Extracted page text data
=-=-=-=-=

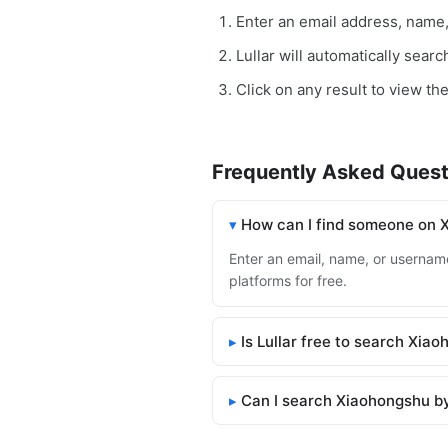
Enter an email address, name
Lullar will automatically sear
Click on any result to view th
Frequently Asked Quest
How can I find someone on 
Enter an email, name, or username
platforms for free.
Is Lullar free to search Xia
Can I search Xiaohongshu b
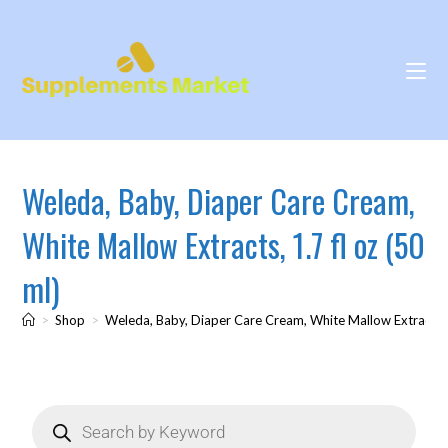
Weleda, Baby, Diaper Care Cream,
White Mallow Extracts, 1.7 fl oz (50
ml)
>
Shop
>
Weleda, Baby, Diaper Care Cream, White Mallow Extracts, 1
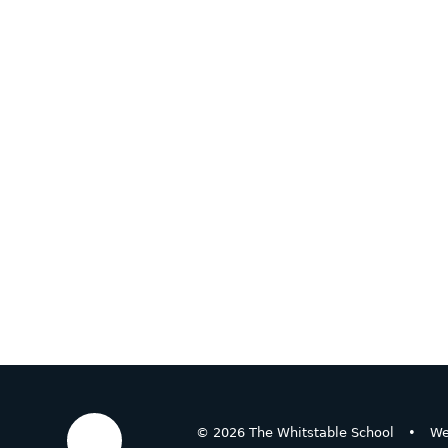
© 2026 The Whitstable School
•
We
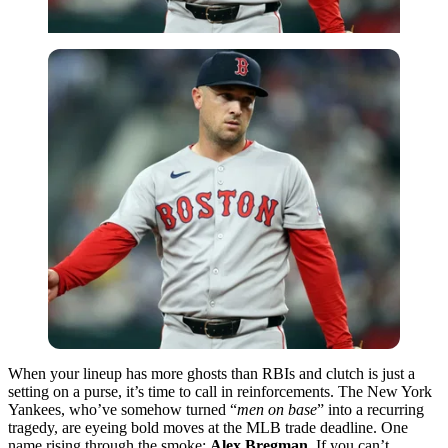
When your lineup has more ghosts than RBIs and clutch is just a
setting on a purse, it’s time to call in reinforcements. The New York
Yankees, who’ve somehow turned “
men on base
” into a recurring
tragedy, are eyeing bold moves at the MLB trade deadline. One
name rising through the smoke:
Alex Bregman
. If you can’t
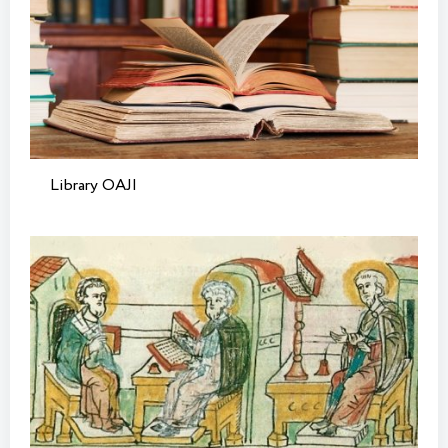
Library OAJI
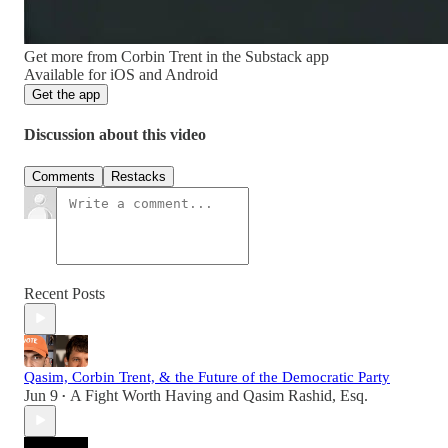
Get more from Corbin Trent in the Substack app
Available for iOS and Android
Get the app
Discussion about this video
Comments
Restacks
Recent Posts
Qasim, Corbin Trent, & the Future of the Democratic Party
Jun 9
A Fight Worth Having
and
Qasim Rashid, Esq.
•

=-=-=-=-=

A faithful copy of every entry is needed, omitting each image.

Enter an email address, name
Lullar will automatically sear
Click on any result to view th
Frequently Asked Quest
How can I find someone on 
Enter an email, name, or username
platforms for free.
Is Lullar free to search Xia
Can I search Xiaohongshu b
Weleda, Baby, Diaper Care Cream,
White Mallow Extracts, 1.7 fl oz (50
ml)
>
Shop
>
Weleda, Baby, Diaper Care Cream, White Mallow Extracts, 1
© 2026 The Whitstable School
•
We
When your lineup has more ghosts than RBIs and clutch is just a
setting on a purse, it’s time to call in reinforcements. The New York
Yankees, who’ve somehow turned “
men on base
” into a recurring
tragedy, are eyeing bold moves at the MLB trade deadline. One
name rising through the smoke:
Alex Bregman
. If you can’t
Library OAJI
Get more from Corbin Trent in the Substack app
Available for iOS and Android
Get the app
Discussion about this video
Comments
Restacks
Recent Posts
Qasim, Corbin Trent, & the Future of the Democratic Party
Jun 9
A Fight Worth Having
and
Qasim Rashid, Esq.
•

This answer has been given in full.